Vanadium flow batteries are not new – an Australian scientist named Maria Skyllas-Kazacos invented the technology in 1985. But there was a catch. Two, actually. The battery needed pure and pricey Vanadium to work. And the fact that the electrolyte became unstable at 35 degrees Celsius (95 Fahrenheit) limited the usefulness of the batteries.

“The electrolyte was always the one cost you couldn’t squeeze because you needed pure Vanadium,” says Tim Hennessy, Imergy’s president, who previously ran a Vanadium battery company in China. “So the batteries ended up being about 50 percent more expensive.”

But Imergy claims it has made a big breakthrough. First, chief technology officer Majid Keshavarz developed a novel electrolyte chemistry that allows Imergy to use a lower-grade of Vanadium that can be extracted from iron ore waste, oil sludge or fly ash generated by coal-powered power plants.

That lets Imergy cut its Vanadium costs by a third, according to Watkins, and ensure a supply of the metal. (A competitor, American Vanadium, plans to operate its own Vanadium mine in Nevada.)

Plus the new chemistry lets Imergy’s batteries operate in temperatures as high as 55 degrees Celsius (131 degrees Fahrenheit) without an expensive cooling systems, opening up markets in India, Africa and other hot, electricity-starved regions that rely on pollution-spewing diesel generators for power.

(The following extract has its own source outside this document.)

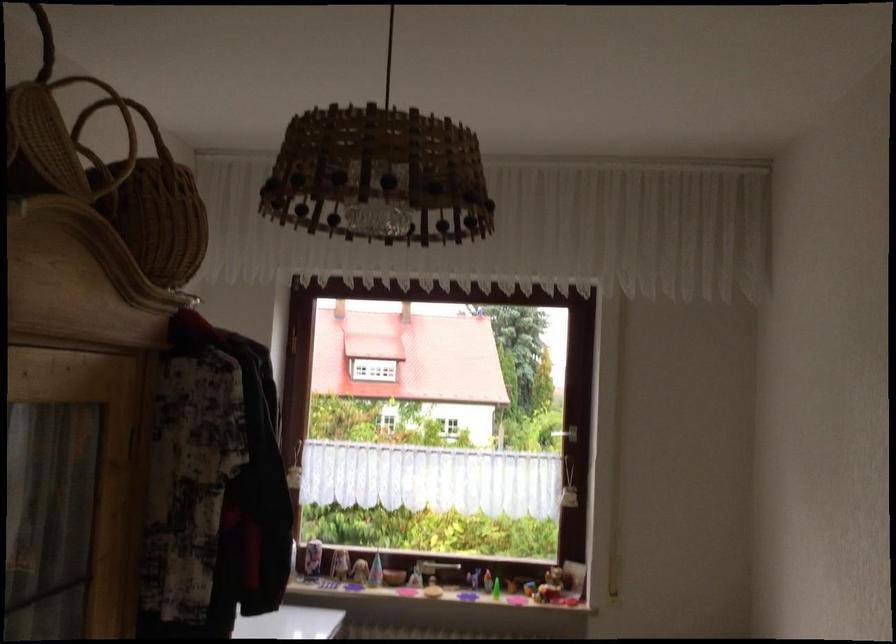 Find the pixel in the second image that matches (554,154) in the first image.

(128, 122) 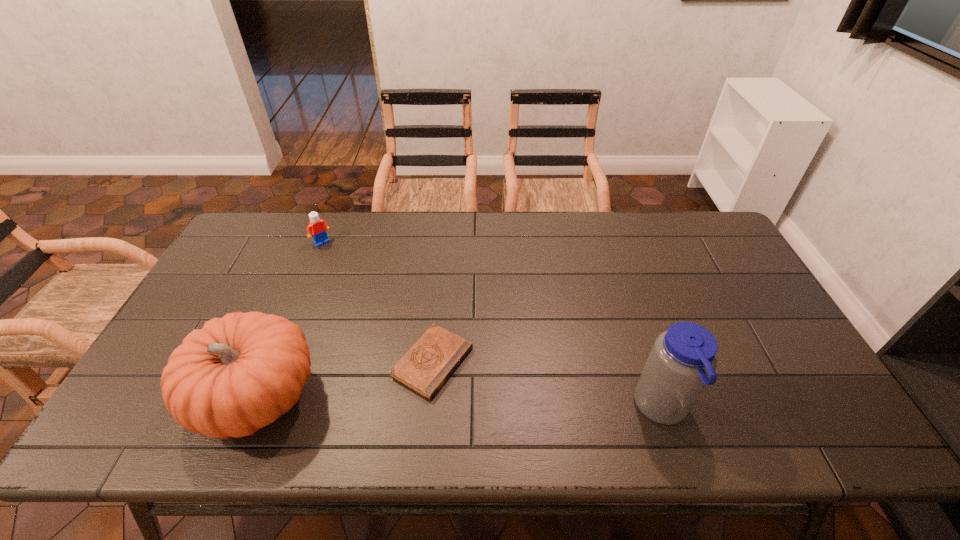 The height and width of the screenshot is (540, 960). Find the location of `free space on the desktop that is between the second tallest object and the tallest object and is positioned on the spine side of the shortest object`. free space on the desktop that is between the second tallest object and the tallest object and is positioned on the spine side of the shortest object is located at coordinates (509, 404).

Locate an element on the screen. vacant space on the desktop that is between the second tallest object and the tallest object and is positioned on the face of the farthest object is located at coordinates (476, 403).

Imergy won’t begin commercial production of its batteries until this summer but for the past two years it has been operating 5-kilowatt versions of the battery in India. In a control room at Imergy’s Fremont, California, headquarters, a video screen monitors the operation of the 70 battery units, many of them at telecommunications installations.

The room also contains a 5-kilowatt battery – which will sell for between $10,000 and $20,000 – and a bigger 30-kilowatt box. While you might put the smaller battery – it's about the size of a big tool cabinet – in your garage, flow batteries are too bulky to power cars or computers.  

“We know everyone in the Valley,” says Watkins. 

Imergy executives claim that once their 30-kilowatt battery is in production they will be able to generate electricity for $500 a kilowatt-hour. That’s expensive but competitive with lithium-ion battery storage.

Dean Frankel, an energy storage analyst with market research firm Lux Research, doubts Imergy will hit that number, noting that the company has yet to secure a supply of low-grade vanadium from fly ash or sludge.

“I believe that they claim they can extract vanadium from sludge but what I don’t believe is that they can do it cost-effectively at scale today,” Frankel told The Atlantic.

Apparently Imergy’s customers think they can. Watkins says paying clients include telecommunications firms in India and deals have been signed with well-known U.S. companies, though he declined to name them.